August 11, 2017 - 12:54 PM
Sen. JV Ejercito (Senate PRIB file)

MANILA, Philippines — The Sandiganbayan acquitted Senator Joseph Victor Ejercito and 14 co-accused of technical malversation charges filed against them over the use of San Juan City’s calamity fund to purchase firearms for the local government’s use in 2008.

The August 10 decision of the anti-graft court’s sixth division granted the demurer of evidence — a motion to dismiss for lack of evidence — submitted by Ejercito and his co-accused:

Leonardo Celles, Andoni Miguel Carballo, Vincente Rainer Pacheco, Angelino Mendoza, Dante Santiago, Rolando Bernardo, Grace Pardines, Domingo Sese, Francis Keith Peralta, Edgardo Soriano, Jannah Ejercito-Surla, Francisco JavierZamora, Ramon Nakpil, Joseph Christopher Torralba.

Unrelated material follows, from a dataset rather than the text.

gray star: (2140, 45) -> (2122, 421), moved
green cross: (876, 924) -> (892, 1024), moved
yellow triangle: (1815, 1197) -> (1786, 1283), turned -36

The anti-graft court also lifted the hold departure order it had issued against them.

The case alleged that the P2.1 million used to buy three Daewoo K2 caliber 5.56mm sub-machineguns and 17 Daewoo K1 sub-machineguns was sourced from San Juan’s calamity fund “for a purpose different from which such fund was intended and appropriated by law or ordinance.”

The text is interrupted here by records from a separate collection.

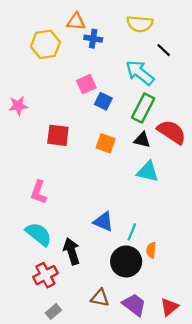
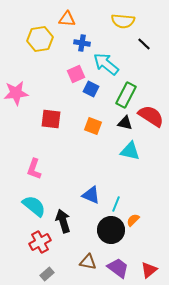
blue cross: (93, 39) -> (82, 43), moved
cyan arrow: (140, 73) -> (106, 64), moved
pink star: (18, 106) -> (16, 93), size x1.4
orange semicircle: (151, 250) -> (133, 220), turned 40

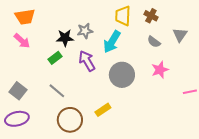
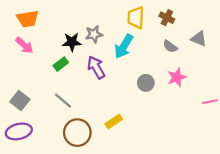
gray triangle: (180, 35) -> (199, 39), turned -42
gray circle: (122, 75) -> (146, 83), moved, size x0.6

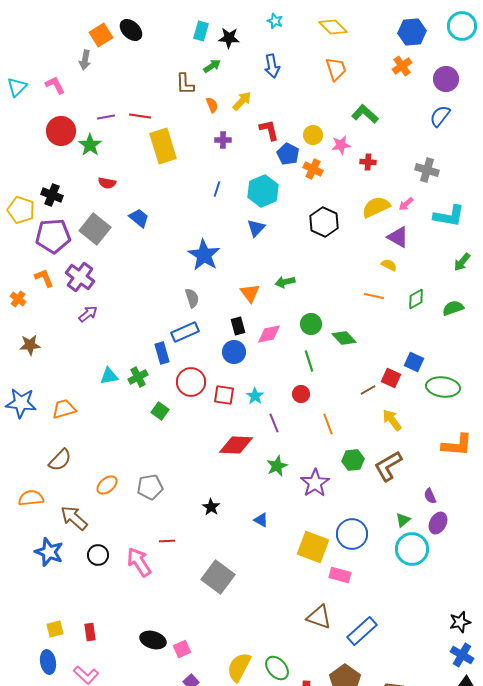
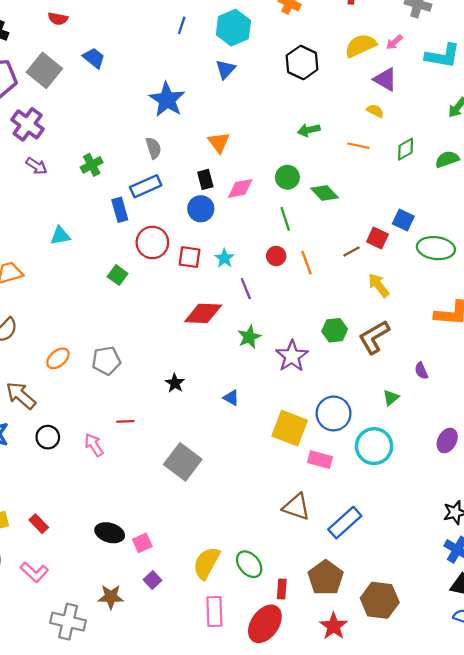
green arrow: (285, 282) -> (309, 130), moved
purple arrow: (88, 314) -> (37, 166), turned 72
green cross: (138, 377) -> (92, 165), moved
orange line: (328, 424) -> (307, 263), moved
purple ellipse: (438, 523) -> (447, 440), moved
cyan circle: (412, 549) -> (374, 446), moved
pink arrow: (139, 562) -> (94, 445), size x0.7
red rectangle: (90, 632) -> (39, 524), turned -36

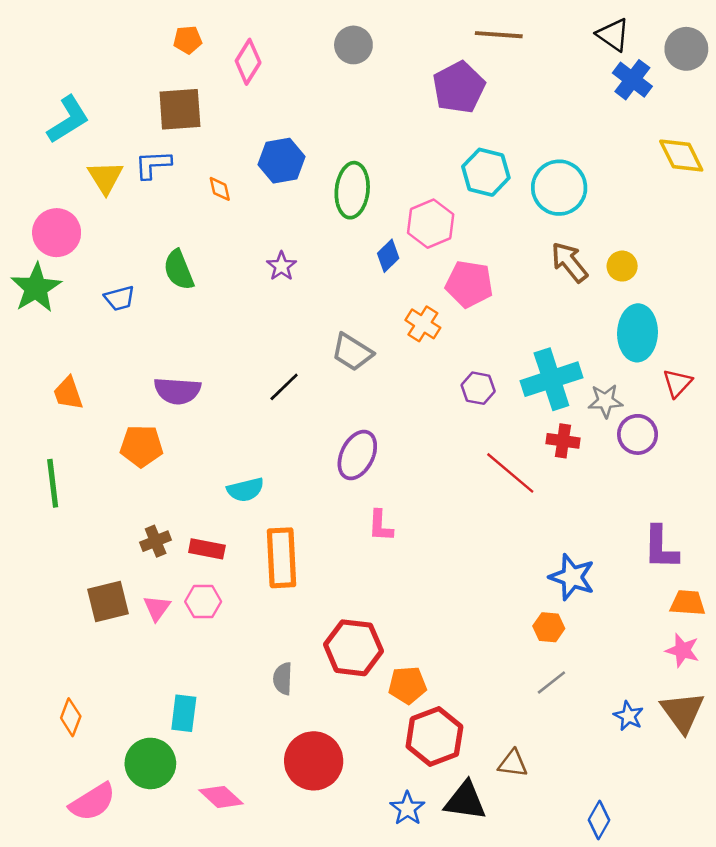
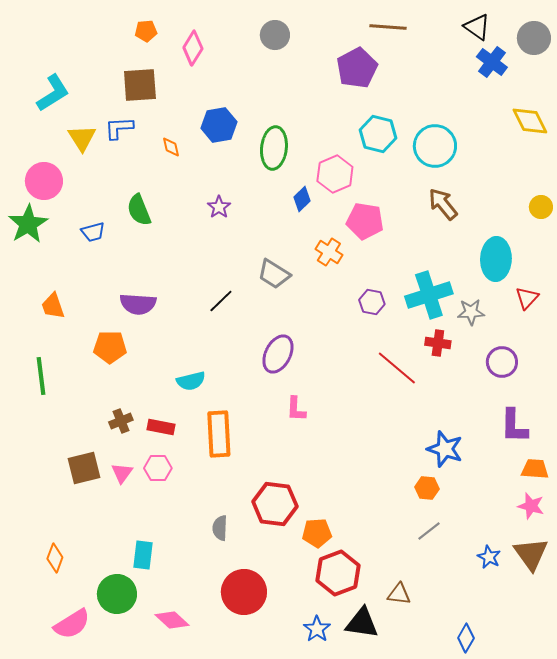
yellow circle: (622, 266) -> (541, 207), moved
purple circle: (638, 434) -> (502, 362), moved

Ejercito was San Juan mayor at the time of the transaction.

The demurer of evidence argued that the prosecution failed to prove that the city’s calamity fund was the source of the money to pay for the weapons.

The sixth division agreed.

“In view of the insufficiency of the prosecution’s evidence, both testimonial and documentary, to establish the liability of the herein accused … the Court finds no more reason to hold them for further trial under the present indictment,” the decision by Associate Justices Rodolfo Ponferrada, Karl Miranda and Michael Frederick Musngi said.

“Let it be stressed that this verdict of acquittal is based on the failure of the prosecution to present proof beyond reasonable doubt that the accused indeed used the 2008 calamity fund of San Juan City in the procurement and payment of the subject firearms,” it said.

Excerpt from the Sandiganbayan decision acquitting Ejercito and his co-accused.

A separate concurring decision by Miranda, on the other hand, noted that even if the calamity fund was used to buy the weapons, the transaction would still comply with the law since it was undertaken in response to Resolution No. 23, series of 2008, passed by the San Juan city council “declaring an imminent danger of disaster, and authorizing disaster preparedness measures and use of the calamity fund.”

“In this case, the accused allowed the purchase of firearms in response to the surge of bank robberies in neighboring cities and the corresponding need to protect the city and its people from acts that would “disrupt or damage the current peace and order situation,” Miranda noted.